Wall Street embraces crypto investments but shuns on-chain trading

Wall Street's interest in cryptocurrency has surged, with major firms like BlackRock launching record-breaking Bitcoin ETFs. However, most institutional trading remains off-chain due to blockchains' failure to meet performance standards. Annabelle Huang of Altius Labs argues that upgrades are needed to bring institutions on-chain.

Wall Street’s appetite for crypto is stronger than ever. BlackRock’s Bitcoin ETF has broken inflow records, while Fidelity and VanEck have introduced new spot products. The Nasdaq has even hinted at expanding its digital asset trading infrastructure. Yet, almost none of this activity occurs on-chain. Institutions treat crypto as a legitimate asset class for investment but not as an operational venue. The bulk of trading, settlement, and market-making happens on private servers and traditional rails.

The core issue is that current blockchains do not meet institutional standards for speed, reliability, and resilience. As Annabelle Huang, co-founder and CEO of Altius Labs, notes, "Despite record levels of institutional investment, most Wall Street firms are still trading off-chain." Blockchains often congest under stress, leading to unpredictable transaction failures and fluctuating gas fees. Optimistic settlement in Layer 2s or rollups can require rollbacks, reversing trades. Blockchain latency, ranging from seconds to minutes, lags behind traditional markets where firms invest millions in fiber optic cables for nanosecond advantages.

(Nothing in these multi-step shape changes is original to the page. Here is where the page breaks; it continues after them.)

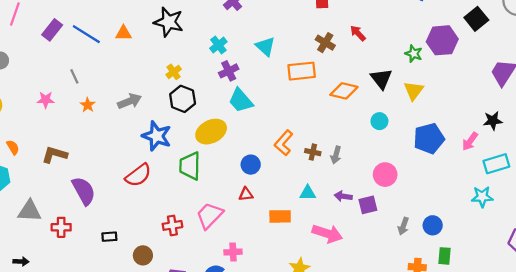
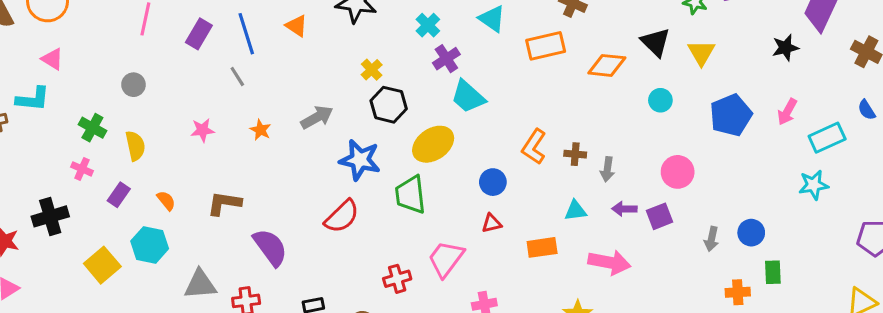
orange triangle: (123, 33) -> (297, 26), turned 42
blue line: (86, 34) -> (246, 34), turned 48
gray line: (74, 76) -> (237, 76), moved
black star: (493, 121) -> (785, 48), moved
gray arrow: (336, 155) -> (607, 169), moved

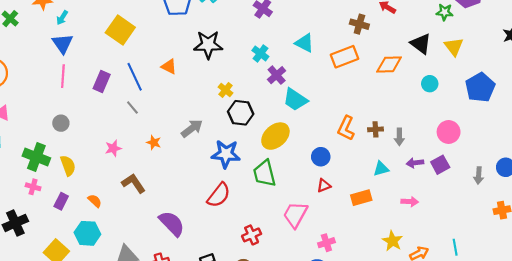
green cross: (92, 128) -> (36, 157), size x1.4
brown L-shape: (224, 203) -> (133, 183), moved, turned 55
pink arrow: (609, 262) -> (410, 202), size x0.6
red cross: (397, 279) -> (252, 235), moved

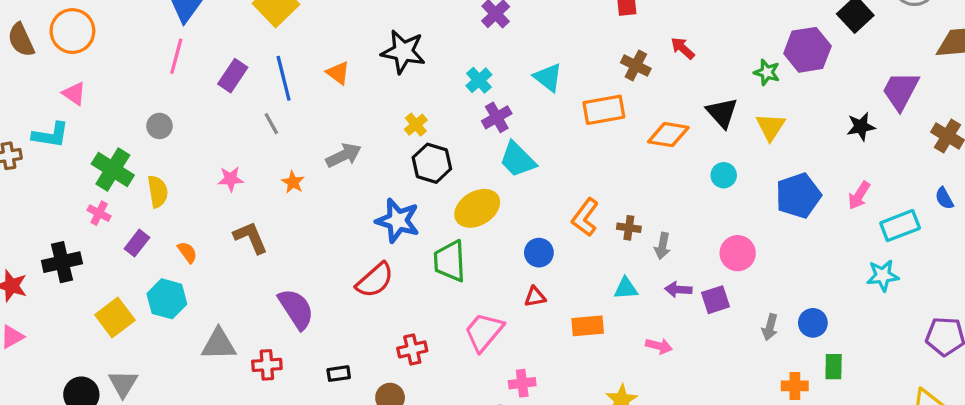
gray arrow: (192, 128) -> (344, 155), moved

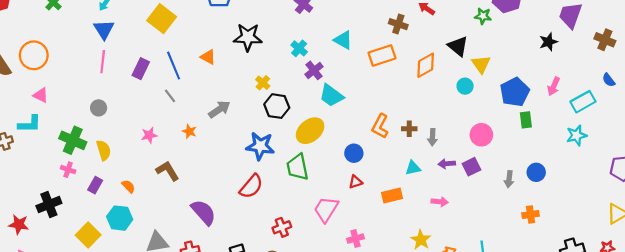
yellow triangle: (771, 127) -> (481, 64), moved
orange diamond: (668, 135) -> (426, 65), turned -30
green rectangle: (834, 367) -> (526, 120), moved

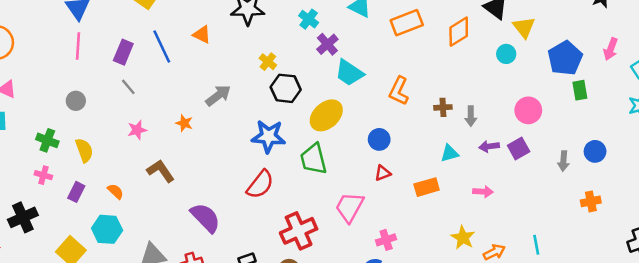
gray line: (170, 96) -> (128, 87), moved
orange L-shape: (380, 126) -> (399, 91), moved
green cross: (73, 140) -> (47, 140), size x0.7
red cross: (282, 227) -> (299, 231), size x1.6

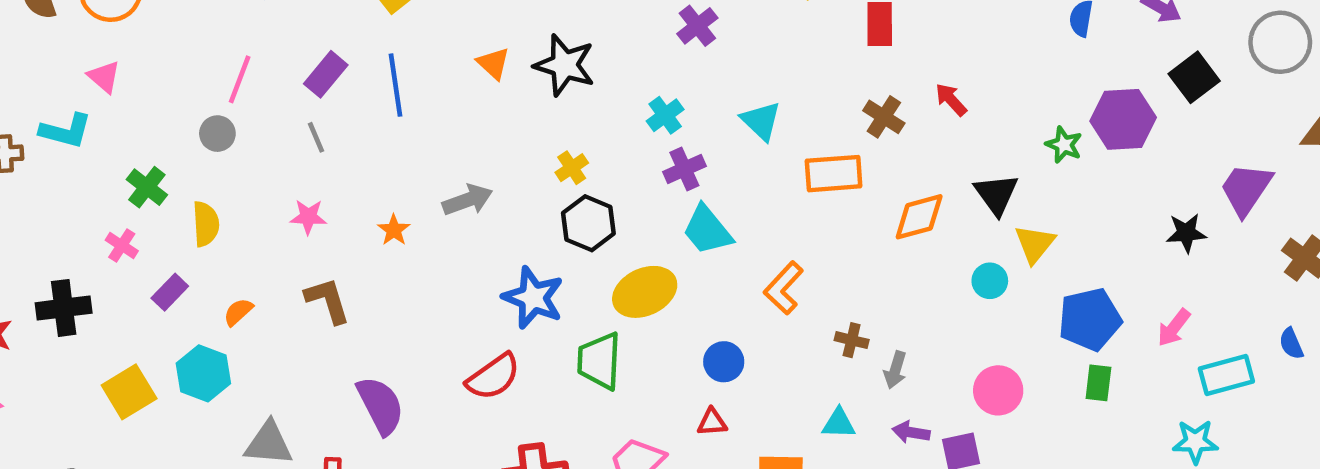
orange triangle: (202, 34) -> (493, 63), moved
pink line: (78, 46) -> (240, 79), moved
orange semicircle: (115, 191) -> (238, 312), turned -102

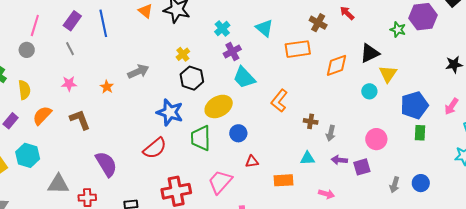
black triangle: (996, 194) -> (370, 53), turned 45
orange semicircle: (238, 312) -> (42, 115), moved, size x1.5
blue circle: (724, 362) -> (238, 133), moved

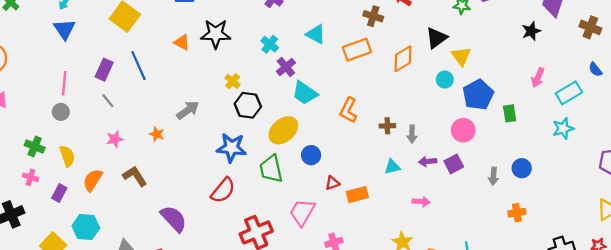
blue pentagon: (414, 105) -> (478, 95), moved
orange rectangle: (283, 180) -> (357, 195), moved

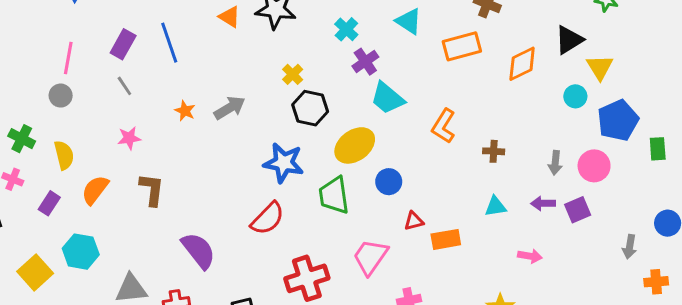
orange star: (157, 134) -> (185, 111), moved
gray arrow: (412, 134) -> (555, 163), moved
brown L-shape: (135, 176) -> (152, 189), turned 35
gray arrow: (493, 176) -> (630, 247), moved

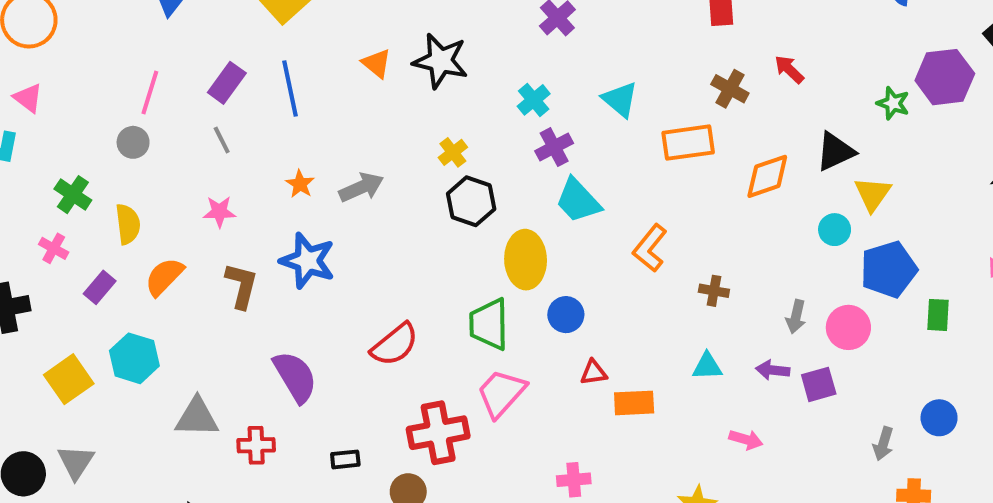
yellow ellipse: (355, 145) -> (526, 260), turned -63
blue star: (284, 163) -> (308, 261), moved
pink trapezoid: (370, 257) -> (501, 393), moved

Institutions prefer crypto ETFs, allowing exposure via familiar, optimized systems. To attract on-chain trading, blockchains must exceed traditional speeds. Huang suggests upgrades like instruction-level parallelism with deterministic conflict resolution to process trades simultaneously without errors, eliminating I/O bottlenecks, and offering VM-agnostic plug-in connectivity for seamless integration. Publishing real-world performance data on actual hardware would build trust.

Off-chain trading concentrates liquidity in private systems, reducing transparency and limiting crypto's innovative potential, especially for tokenized real-world assets. However, progress is evident: Robinhood’s launch of its own blockchain signals institutions taking initiative. Once blockchains prove faster and more transparent, Huang predicts a shift on-chain, transforming crypto from an asset to a market-moving technology.